During the MySQL Connect @ Open World, Oracle has announced the release of MySQL Enterprise Monitor 3.0.
I’ve had the chance to propose a POC on MEM 3.0 to a customer currently relying on MEM 2.3, so we set up a VM to make some tests on it. I want to share my very first experience with it.
The binaries you can download from edelivery belong to the “base” 3.0.2 version. But the release 3.0.3 is available since November 1st: in order to get it you must download two patchsets from the My Oracle Support. (Patches & Updates).
- Patch 17721950: MySQL Enterprise Monitor Service Manager 3.0.3 for Linux x86 (64-bit)
- Patch 17721960: MySQL Enterprise Monitor Agent 3.0.3 for Linux x86 (64-bit)
So, as it is for Oracle RDBMS, now the new versions are released as patchsets that can be installed from scratch.
The installation of the new product is as straightforward as it was for the previous release. You can still choose between using an existent MySQL database or a new one created my the installer. The installation steps have not changed at all, so I won’t list them here.
If you’re new to MEM installations, just refer to the official documentation.
MEM3 comes with a new graphic vest, definitely more “Oracle style” and eye-candy. Globally I have to say that the experience is really improved. The overview page resumes well the overall availability, workload and alerts.
The new graph browser allows to choose the correspondent object from the left tree-view pane. You can see from the screenshot that now the agent collects data from the system and regroup the items differently, e.g. the filesystems are now separated objects belonging to the server.
New agent behavior
The new MySQL Enterprise Agent brings some benefits comparing to the old one. Now a single agent installation can monitor all database instances on the server and actively discover new ones.

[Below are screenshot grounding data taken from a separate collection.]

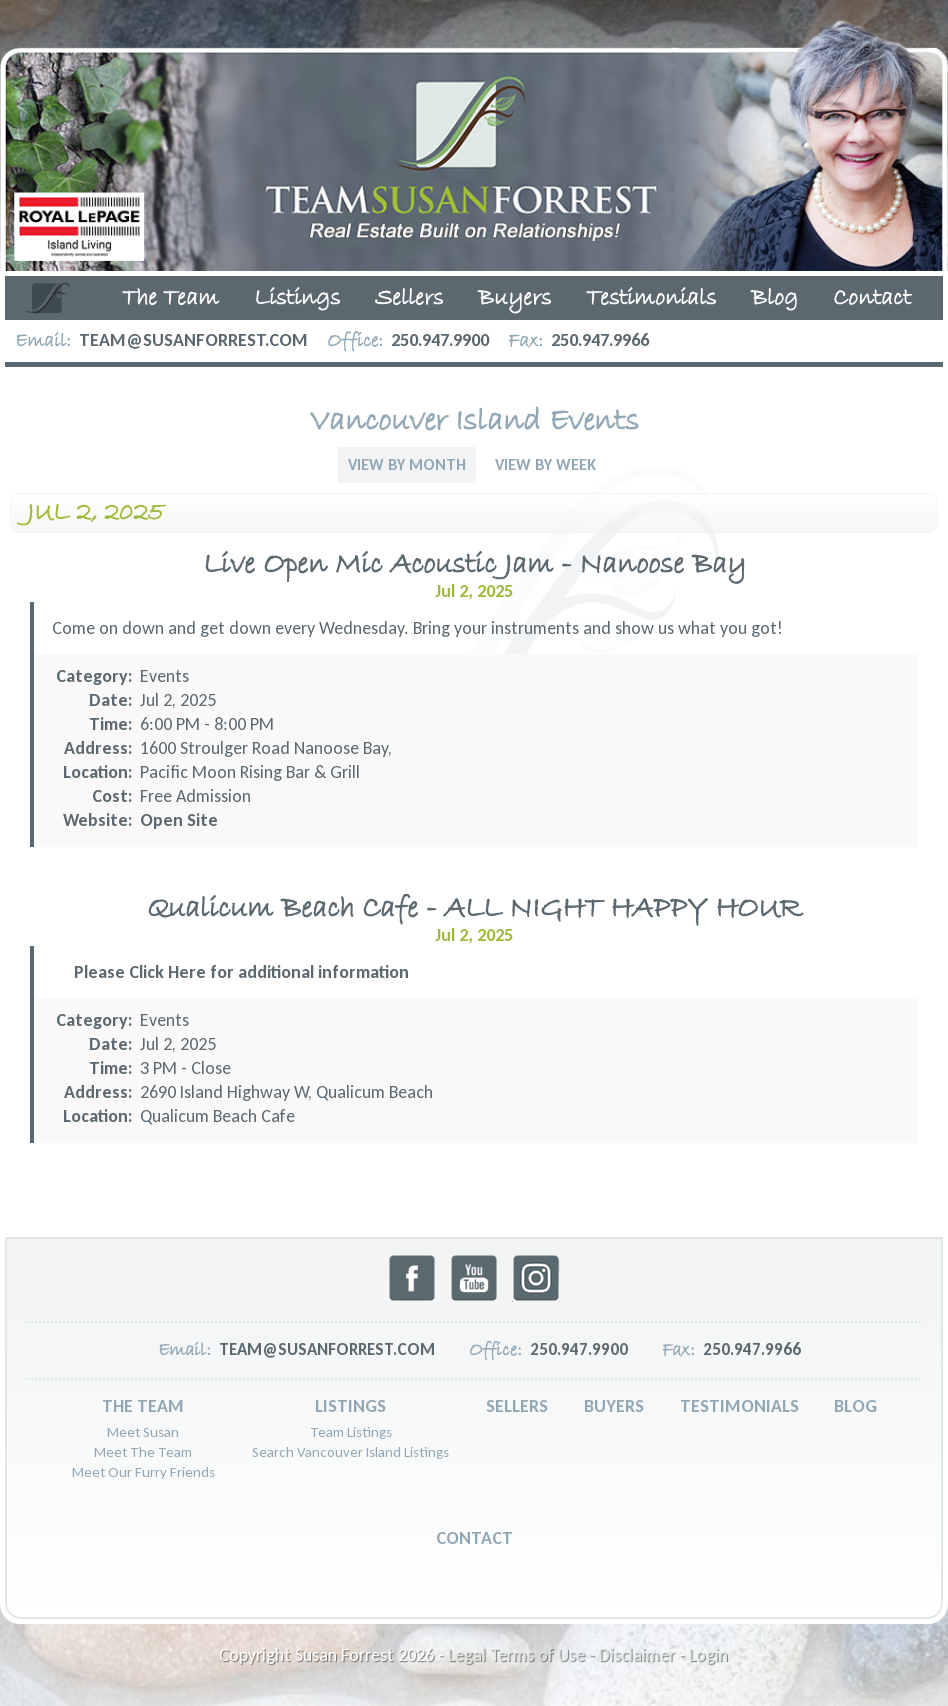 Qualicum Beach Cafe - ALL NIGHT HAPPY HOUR (474, 909)
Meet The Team (143, 1452)
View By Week (545, 464)
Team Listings (351, 1432)
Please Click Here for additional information (241, 972)
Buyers (514, 299)
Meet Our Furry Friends (143, 1472)
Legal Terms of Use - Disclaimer (561, 1655)
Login (708, 1655)
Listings (297, 299)
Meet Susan (143, 1432)
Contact (872, 299)
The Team (170, 299)
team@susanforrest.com (193, 340)
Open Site (179, 820)
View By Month (407, 464)
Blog (774, 299)
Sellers (409, 299)
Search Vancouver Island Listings (350, 1452)
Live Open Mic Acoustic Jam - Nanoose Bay (474, 565)
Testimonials (651, 299) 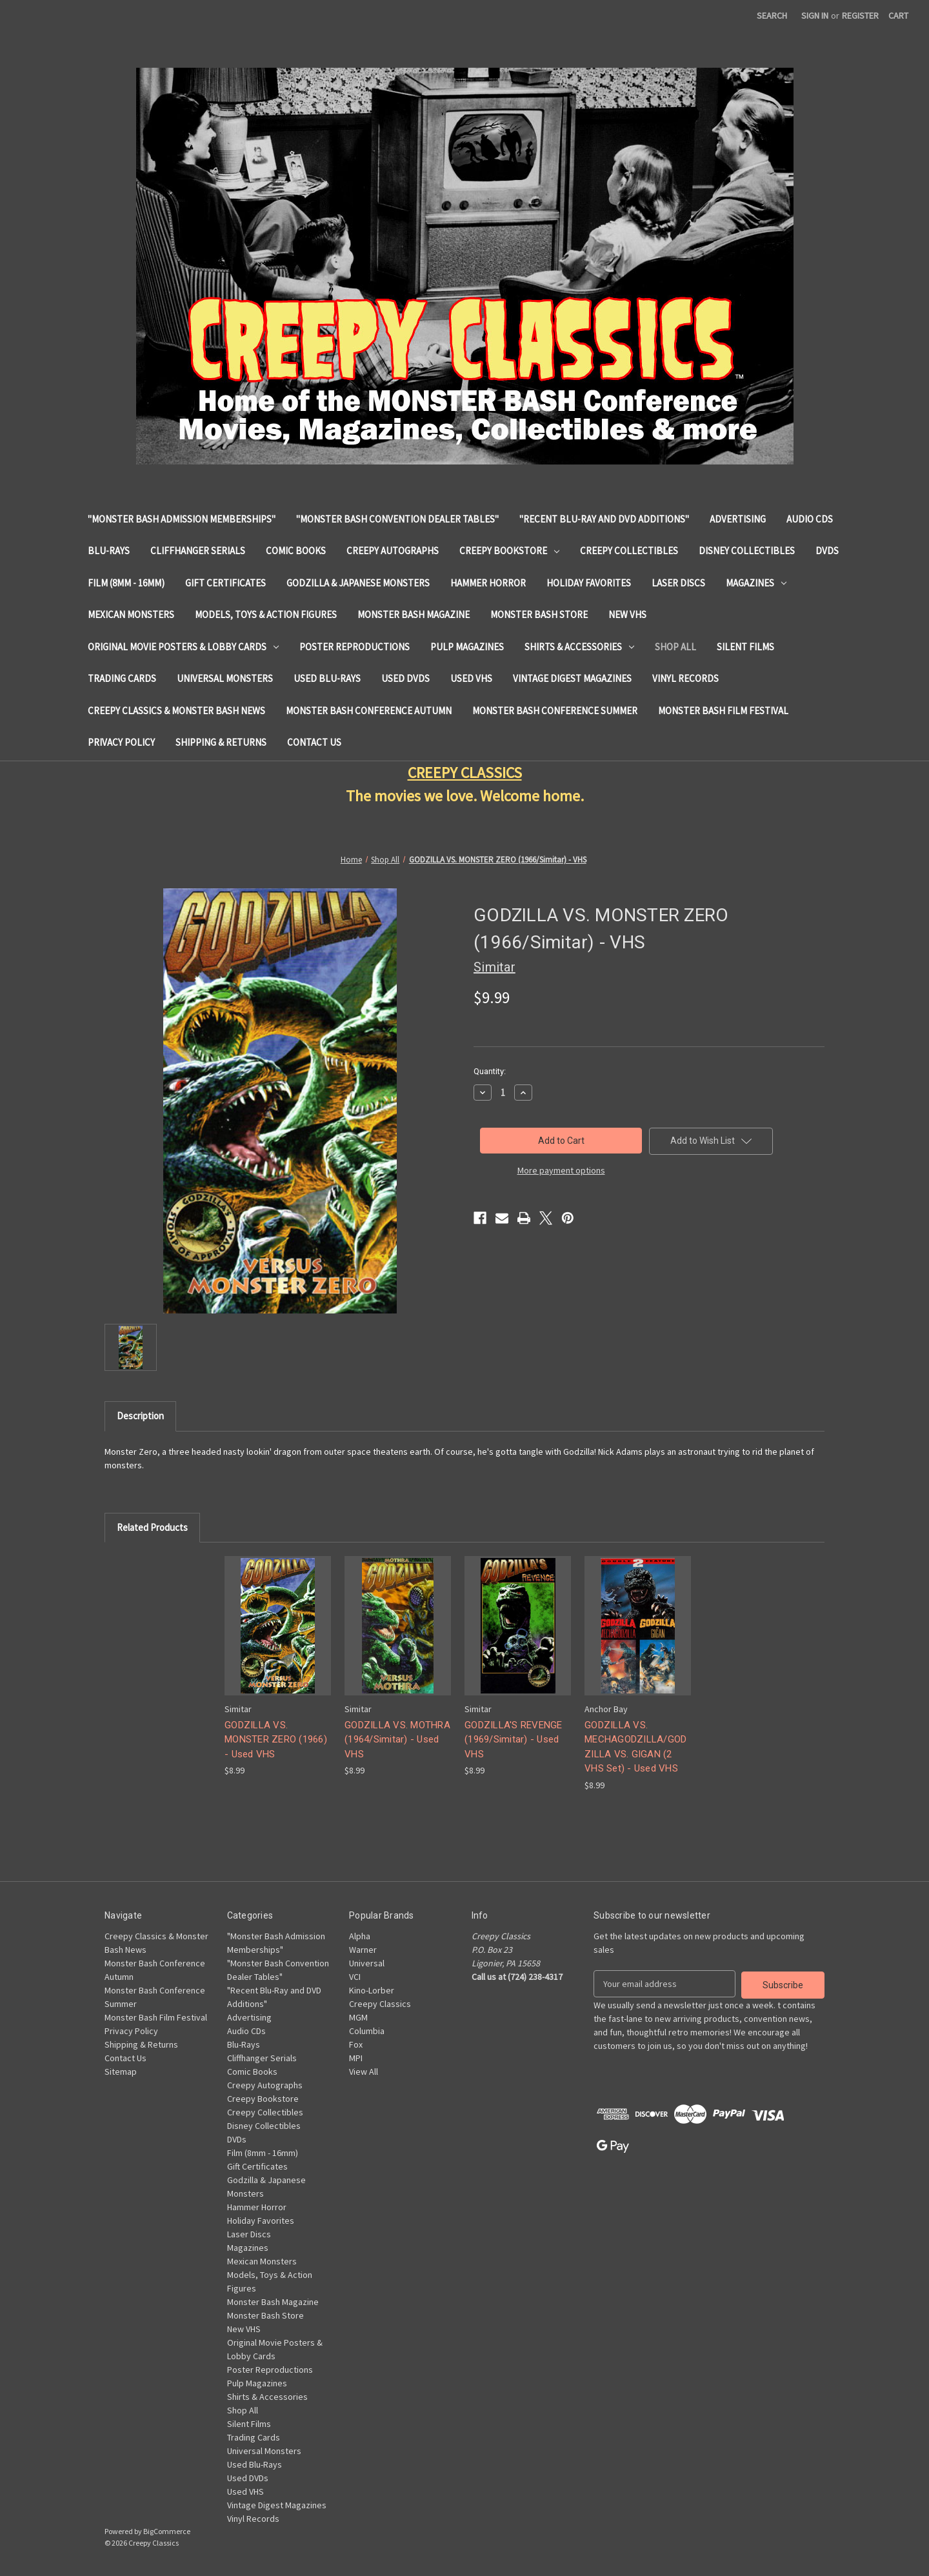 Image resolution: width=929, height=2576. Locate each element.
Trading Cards (122, 678)
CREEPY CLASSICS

When a new instance is discovered is not monitored by default: an event is raised so you can create an handle that sends you an email that reminds to enable the monitoring for that instance.
The Query Analyzer is now active by default for instances that have the performance_schema enabled.
Many new graphs are displayed by default providing great information on database statistics trends.
The Event Handling is simpler to manage IMO, but the only choices are still sending an email and/or an SNMP trap. I regret that it’s still impossible to take actions like hooking shell scripts or send WS calls.
The other functionalities are still present and basically unchanged.
Oracle have done a very good job in restyling everything. The new Enterprise Monitor dashboard is really responsive and I haven’t found bugs so far. But I have to say that there is still a lack of features that would make it really “enterprise ready”, such as a plugin mechanism that would allow to interact directly with common event management softwares like EM12c, Tivoli, Remedy or CA SM without relying on SNMP only. Also, it would be great to run actions directly when an event raises.